Cascading, Spring, and Spark: Development Choices for CDH Users Expand

Categories: CDH Hadoop Kite SDK

In software development, there is no substitute for having choices. Furthermore, freedom of choice – between frameworks, APIs, and languages — is a major fuel source for platform adoption across any successful ecosystem.
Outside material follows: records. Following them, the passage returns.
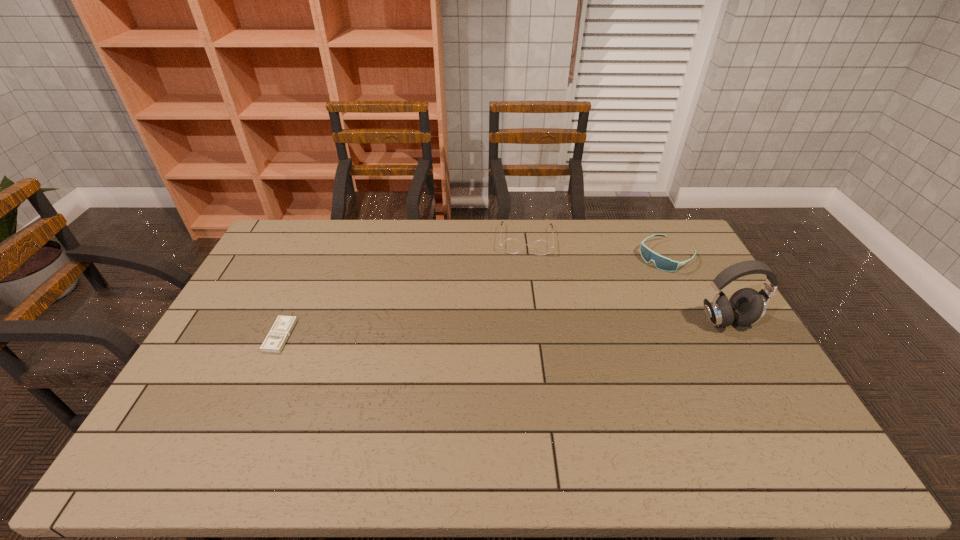 This screenshot has height=540, width=960. What are the coordinates of `unoccupied position between the headset and the goggles` in the screenshot? It's located at (697, 288).

Where is `vacant space in between the shortest object and the spectacles`? vacant space in between the shortest object and the spectacles is located at coordinates (403, 288).

The image size is (960, 540). Identify the location of free space between the tallest object and the goggles. (697, 288).

This screenshot has height=540, width=960. What are the coordinates of `free space between the money and the spectacles` in the screenshot? It's located at (403, 288).

Locate an element on the screen. Image resolution: width=960 pixels, height=540 pixels. vacant region between the money and the goggles is located at coordinates (473, 296).

Where is `object that ranks as the second closest to the leftmost object`? This screenshot has height=540, width=960. object that ranks as the second closest to the leftmost object is located at coordinates (662, 263).

This screenshot has height=540, width=960. I want to click on the third closest object to the tallest object, so click(x=274, y=342).

Find the location of a particular element. The width and height of the screenshot is (960, 540). vacant point that satisfies the following two spatial constraints: 1. on the back side of the leftmost object; 2. on the left side of the goggles is located at coordinates (316, 256).

The width and height of the screenshot is (960, 540). In order to click on free space that satisfies the following two spatial constraints: 1. on the back side of the money; 2. on the right side of the second object from left to right in this screenshot , I will do `click(324, 240)`.

You are a GUI agent. You are given a task and a screenshot of the screen. Output one action in this format:
    pyautogui.click(x=<x>, y=<y>)
    Task: Click on the free space that satisfies the following two spatial constraints: 1. on the back side of the goggles; 2. on the right side of the leftmost object
    This screenshot has height=540, width=960.
    Given the screenshot: What is the action you would take?
    pyautogui.click(x=316, y=256) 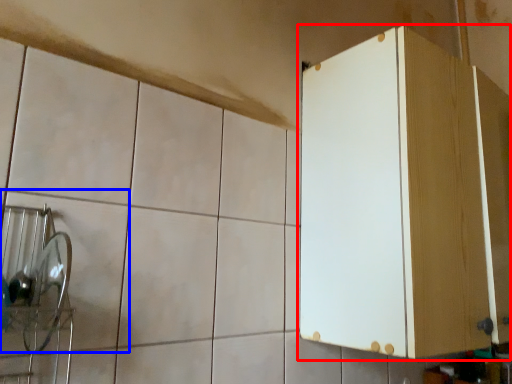 Question: Which object appears closest to the camera in this image, cabinetry (highlighted by a red box) or ceramic tile (highlighted by a blue box)?

Choices:
 (A) cabinetry
 (B) ceramic tile

Answer: (B)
In the case of development on CDH, the open source core of Cloudera’s Big Data platform containing Apache Hadoop and related ecosystem projects, the choices have expanded dramatically in the past three weeks:

  • Spark + CDH

    Cloudera has announced direct support for Apache Spark (incubating) with CDH. Spark, the in-memory data processing framework designed at UC Berkeley’s AMPLab that complements MapReduce for analytic workloads (and runs on top of HDFS), is well known by developers for its highly consumable APIs – particularly for Java, Scala, and Python. (This support is occurring through the Cloudera Connect: Innovators program, in which Databricks, which is commercializing Spark, is the first partner.) So, for those exploring Spark-based in-memory processing for certain workloads (more to come on that in future posts), the range of development options is rich.

  • Cascading + CDH

    Cloudera has certified Cascading 2.2, the popular open source Java-based framework for building data pipelines in Hadoop, with CDH4. Thus community-developed Cascading offshoots for JVM languages like Scala, (Scalding), Clojure (Cascalog) and Groovy (cascading.groovy) should work with CDH4 as well.

  • Spring + CDH

    Spring for Apache Hadoop, which is bundled inside the ubiquitous open source Spring IO framework for enterprise Java development, is also now certified for use with CDH4 – making CDH4/Hadoop development accessible by the massive and mainstream Spring community through a single, high-level API.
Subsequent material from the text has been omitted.